Conte de Noël – Quatrième partie

Conte de Noël – Quatrième partie

– Je suis quelqu’un de libre. Noël est un carcan. 
– Ou peut-être que tu dois simplement l’apprivoiser pour mieux te l’approprier ?, suggéra-t-elle avec un sourire. 
Noah détourna le regard, comme gêné… Puis sourit à son tour. 
– Comment m’approprier quelque chose que ma famille a figé depuis des années ? Toutes ces traditions, ces règles, ces choses à respecter… Non, pour moi, rien n’est authentique dans la magie de Noël.
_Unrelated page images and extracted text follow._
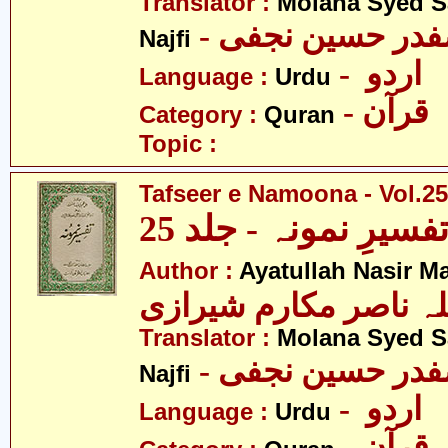
Translator :
Molana Syed S
- صفدر حسین نجفی
Najfi
- اردو
Language :
Urdu
- قرآن
Category :
Quran
Topic :
Tafseer e Namoona - Vol.25
فسیرِ نمونہ - جلد 25
Author :
Ayatullah Nasir M
لہ ناصر مکارم شیرازی
Translator :
Molana Syed S
- صفدر حسین نجفی
Najfi
- اردو
Language :
Urdu
- قرآن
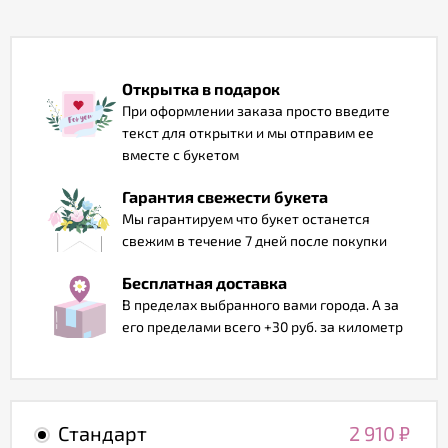
Отзывы
Открытка в подарок
При оформлении заказа просто введите
текст для открытки и мы отправим ее
вместе с букетом
Гарантия свежести букета
Мы гарантируем что букет останется
свежим в течение 7 дней после покупки
Бесплатная доставка
В пределах выбранного вами города. А за
его пределами всего +30 руб. за километр
Стандарт
2 910
₽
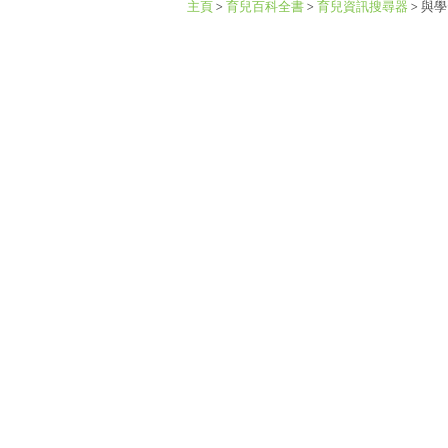
主頁
>
育兒百科全書
>
育兒資訊搜尋器
>
與學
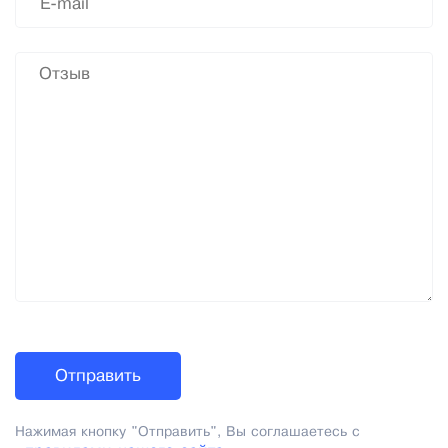
Нажимая кнопку "Отправить", Вы соглашаетесь с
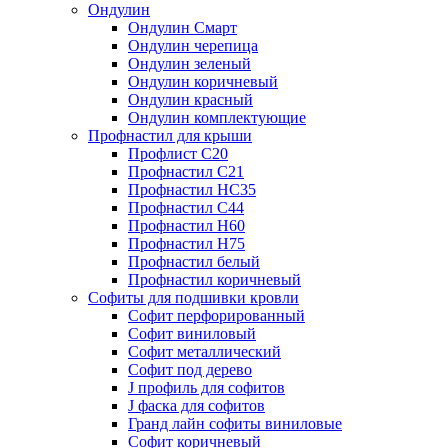
Ондулин
Ондулин Смарт
Ондулин черепица
Ондулин зеленый
Ондулин коричневый
Ондулин красный
Ондулин комплектующие
Профнастил для крыши
Профлист С20
Профнастил С21
Профнастил НС35
Профнастил С44
Профнастил Н60
Профнастил Н75
Профнастил белый
Профнастил коричневый
Софиты для подшивки кровли
Cофит перфорированный
Софит виниловый
Софит металлический
Софит под дерево
J профиль для софитов
J фаска для софитов
Гранд лайн софиты виниловые
Софит коричневый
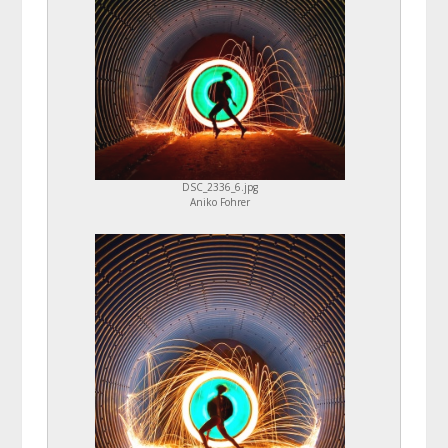
DSC_2336_6.jpg
Aniko Fohrer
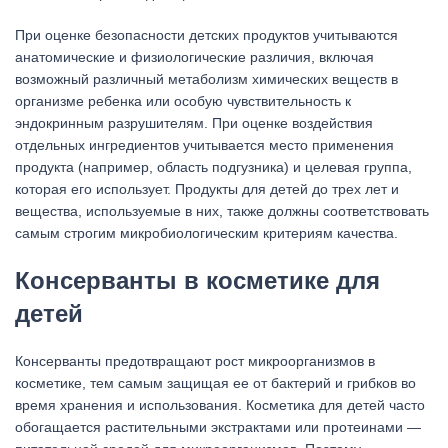
При оценке безопасности детских продуктов учитываются
анатомические и физиологические различия, включая
возможный различный метаболизм химических веществ в
организме ребенка или особую чувствительность к
эндокринным разрушителям. При оценке воздействия
отдельных ингредиентов учитывается место применения
продукта (например, область подгузника) и целевая группа,
которая его использует. Продукты для детей до трех лет и
вещества, используемые в них, также должны соответствовать
самым строгим микробиологическим критериям качества.
Консерванты в косметике для
детей
Консерванты предотвращают рост микроорганизмов в
косметике, тем самым защищая ее от бактерий и грибков во
время хранения и использования. Косметика для детей часто
обогащается растительными экстрактами или протеинами —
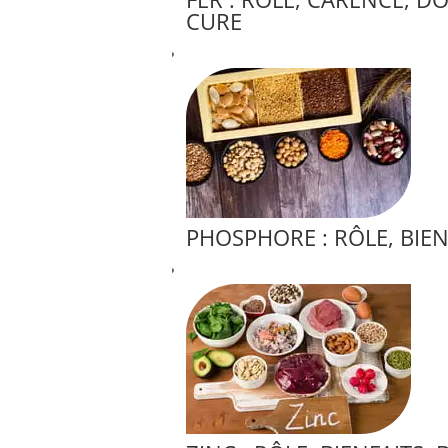
CURE
PHOSPHORE : RÔLE, BIEN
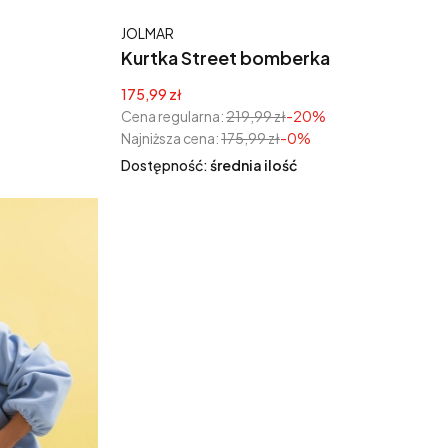
Producent
JOLMAR
Kurtka Street bomberka
zamszowa zapinana na zamek khaki
Cena promocyjna
175,99 zł
Cena regularna:
219,99 zł
-20%
Najniższa cena:
175,99 zł
-0%
Dostępność:
średnia ilość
Emilie ne savait pas quoi répondre. Elle repensa à tous ses Noëls, chez ses grands-parents, à cette impression de confort et de chaleur dans les nuits les plus froides. Comment être oppressé par ça ?
Rien à faire, Noah semblait être totalement réfractaire à l’ambiance joyeuse qui l’entourait.
– J’ai du mal à imaginer que rien ne t’apporte de la joie dans Noël… Rien ? 
– Maintenant que tu le dis, marcher avec toi sous la neige est plutôt sympathique, répondit-il avec un sourire en coin. 
– Je le savais ! Quelque chose peut réussir à percer cette armure bougonne ! 

Noah éclata d’un rire tonitruant, suivi par celui plus cristallin d’Emilie. Après cet interlude, ils se remirent à marcher en silence, délaissant les lumières de la ville pour celles plus tamisées du petit chemin de campagne qui montait vers leur destination. Emilie se sentait à la fois gênée du beau compliment qu’il venait de lui faire, et enivrée par sa présence à ses côtés. 
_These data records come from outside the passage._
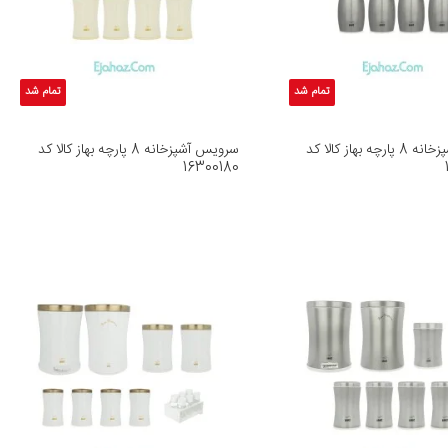
تمام شد
تمام شد
سرویس آشپزخانه 8 پارچه بهاز کالا کد
سرویس آشپزخانه 8 پارچه بهاز کالا کد
16300180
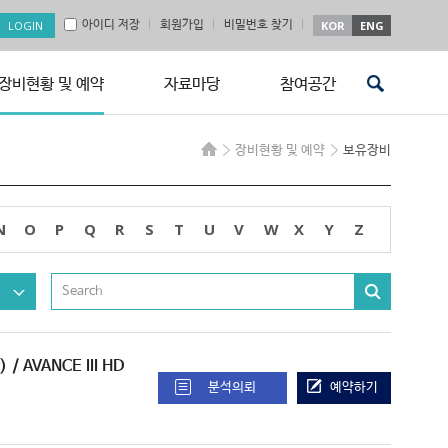
아이디 저장
회원가입
비밀번호 찾기
KOR
ENG
장비현황 및 예약
자료마당
참여공간
장비현황 및 예약
보유장비
N
O
P
Q
R
S
T
U
V
W
X
Y
Z
)
/ AVANCE III HD
분석의뢰
예약하기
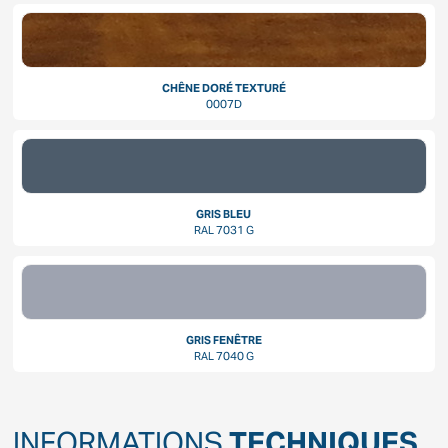
CHÊNE DORÉ TEXTURÉ
0007D
GRIS BLEU
RAL 7031 G
GRIS FENÊTRE
RAL 7040 G
INFORMATIONS
TECHNIQUES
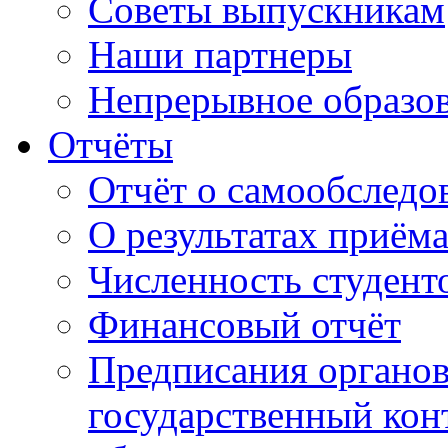
Советы выпускникам
Наши партнеры
Непрерывное образо
Отчёты
Отчёт о самообследо
О результатах приём
Численность студент
Финансовый отчёт
Предписания органо
государственный конт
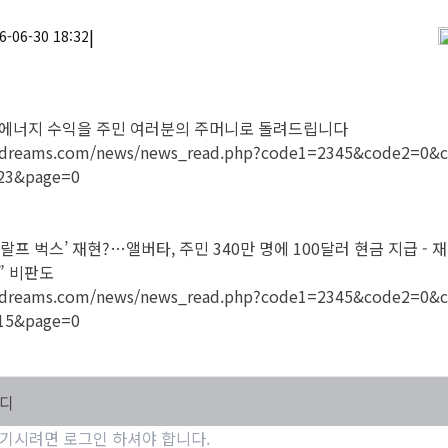
|
6-06-30 18:32
 에너지 수익을 주민 여러분의 주머니로 돌려드립니다
cndreams.com/news/news_read.php?code1=2345&code2=0&
23&page=0
‘랄프 벅스’ 재현?…앨버타, 주민 340만 명에 100달러 현금 지급 - 
” 비판도
cndreams.com/news/news_read.php?code1=2345&code2=0&
15&page=0
마디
C’est Noah qui brisa ce silence confortable.
– Et quelles traditions ?! Cette année, mes parents sont à l’autre bout du monde, pour rendre visite à mon frère. Je suis venu pour soutenir mon grand-père, pour qu’il ne soit pas seul. Il est plus fragile qu’il n’y paraît. 
– Oh je suis désolée d’apprendre ça ! 
– J’ai parfois l’impression qu’il est invincible mais la vérité, c’est qu’il perd doucement la vue. Je pense que c’est pour ça qu’il insiste autant pour que je prenne le Livre en main : il veut pouvoir lire ce que j’écrirai. 
– N’est-ce pas une raison supplémentaire pour reprendre le flambeau ?
– Je ne veux pas être hypocrite : si jamais j’écris, ça doit venir du cœur… Or, mon cœur ne résonne pas pendant ces fêtes.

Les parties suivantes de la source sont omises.